Plus de la moitié des Français (56%) pensent que les interactions avec les administrations publiques ont changé au cours des dernières années. Selon eux, 37% les trouvent plus compliquées et 19% moins compliquées.

L’illectronisme touche 9 millions de personnes, tandis que 25 millions ont des compétences numériques fragiles. Environ 15% des personnes âgées de 15 ans ou plus n’ont pas utilisé Internet au cours de l’année et 2% sont totalement dépourvues de compétences numériques. En outre, 38% des utilisateurs d’Internet âgés de 15 ans et plus et 47,3% de la population âgée de 15 ans et plus (soit plus de 25 millions de personnes) ne maîtrisent pas au moins une compétence numérique de base, ce qui limite leur autonomie numérique.

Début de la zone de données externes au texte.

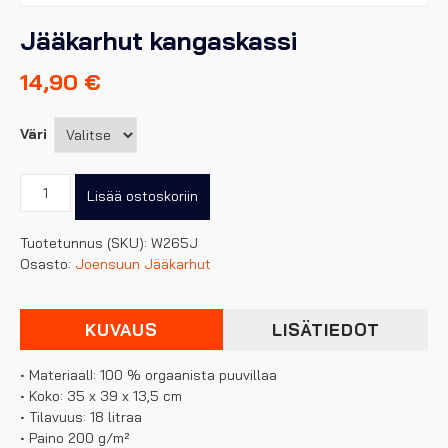
Jääkarhut kangaskassi
14,90
€
Väri
Jääkarhut
Lisää ostoskoriin
kangaskassi
määrä
Tuotetunnus (SKU):
W265J
Osasto:
Joensuun Jääkarhut
KUVAUS
LISÄTIEDOT
• MateriaalI: 100 % orgaanista puuvillaa
• Koko: 35 x 39 x 13,5 cm
• Tilavuus: 18 litraa
• Paino 200 g/m²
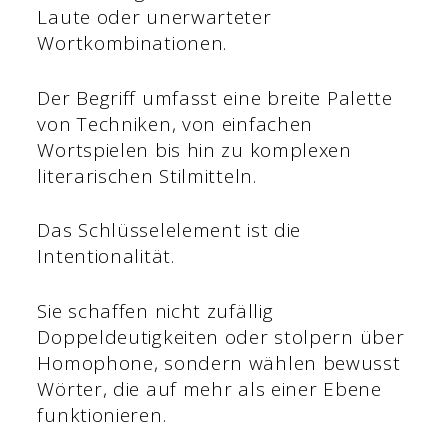
Laute oder unerwarteter
Wortkombinationen.
Der Begriff umfasst eine breite Palette
von Techniken, von einfachen
Wortspielen bis hin zu komplexen
literarischen Stilmitteln.
Das Schlüsselelement ist die
Intentionalität.
Sie schaffen nicht zufällig
Doppeldeutigkeiten oder stolpern über
Homophone, sondern wählen bewusst
Wörter, die auf mehr als einer Ebene
funktionieren.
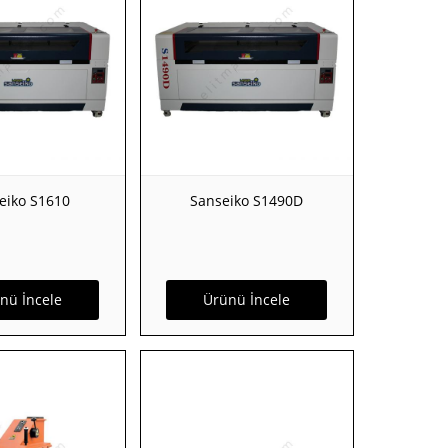
eiko S1610
Sanseiko S1490D
nü İncele
Ürünü İncele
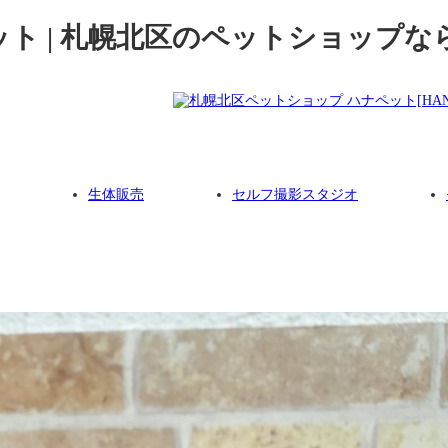
 | 札幌北区のペットショップならハ
生体販売
セルフ撮影スタジオ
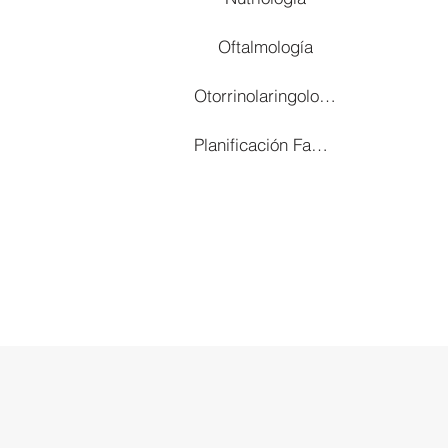
Oftalmología
Otorrinolaringología
Planificación Familiar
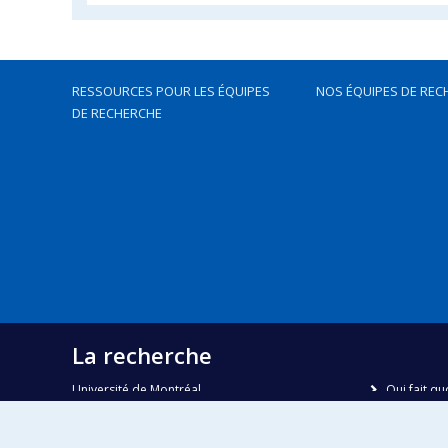
RESSOURCES POUR LES ÉQUIPES
NOS ÉQUIPES DE REC
DE RECHERCHE
La recherche
Université de Montréal
Qui fait qu
C.P. 6128, succursale Centre-ville
Nous trou
Montréal, Québec, Canada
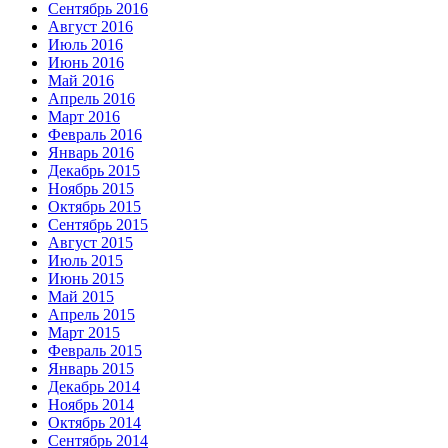
Сентябрь 2016
Август 2016
Июль 2016
Июнь 2016
Май 2016
Апрель 2016
Март 2016
Февраль 2016
Январь 2016
Декабрь 2015
Ноябрь 2015
Октябрь 2015
Сентябрь 2015
Август 2015
Июль 2015
Июнь 2015
Май 2015
Апрель 2015
Март 2015
Февраль 2015
Январь 2015
Декабрь 2014
Ноябрь 2014
Октябрь 2014
Сентябрь 2014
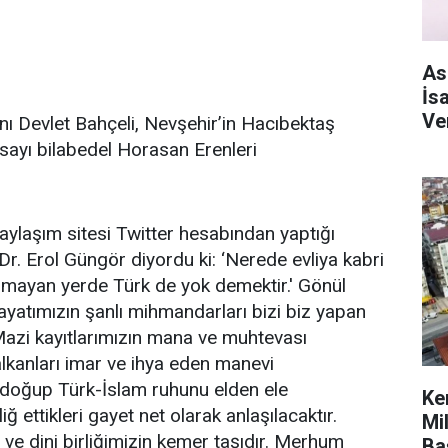
As
İs
Ve
anı Devlet Bahçeli, Nevşehir’in Hacıbektaş
rsayı bilabedel Horasan Erenleri
ylaşım sitesi Twitter hesabından yaptığı
. Erol Güngör diyordu ki: ‘Nerede evliya kabri
 olmayan yerde Türk de yok demektir.' Gönül
yatımızın şanlı mihmandarları bizi biz yapan
 Mazi kayıtlarımızın mana ve muhtevası
lkanları imar ve ihya eden manevi
doğup Türk-İslam ruhunu elden ele
Ke
iğ ettikleri gayet net olarak anlaşılacaktır.
Mi
i ve dini birliğimizin kemer taşıdır. Merhum
Ba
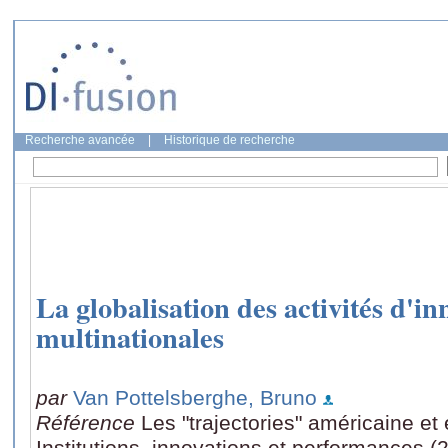
Recherche avancée
|
Historique de recherche
La globalisation des activités d'in
multinationales
par
Van Pottelsberghe, Bruno
Référence
Les "trajectories" américaine e
Institutions, innovations et performances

Les personnes les plus touchées par le manque d’équipements d’accès à Internet et le manque de compétences numériques sont celles qui sont plus âgées, moins diplômées, à faible revenu, vivant seules ou en couple sans enfant, ou résidant dans les départements d’outre-mer.

En 2020, la France comptait près de 12 millions de personnes en situation de handicap, mais seulement 11% des procédures en ligne étaient accessibles. Bien que toutes les personnes en situation de handicap ne soient pas nécessairement en difficulté avec le numérique, un certain nombre d’entre elles peuvent avoir besoin de dispositifs d’accessibilité en ligne. Malheureusement, en octobre 2020, l’observatoire de la qualité des procédures en ligne a montré que seules 11% des 250 procédures étudiées étaient accessibles aux personnes atteintes de handicaps.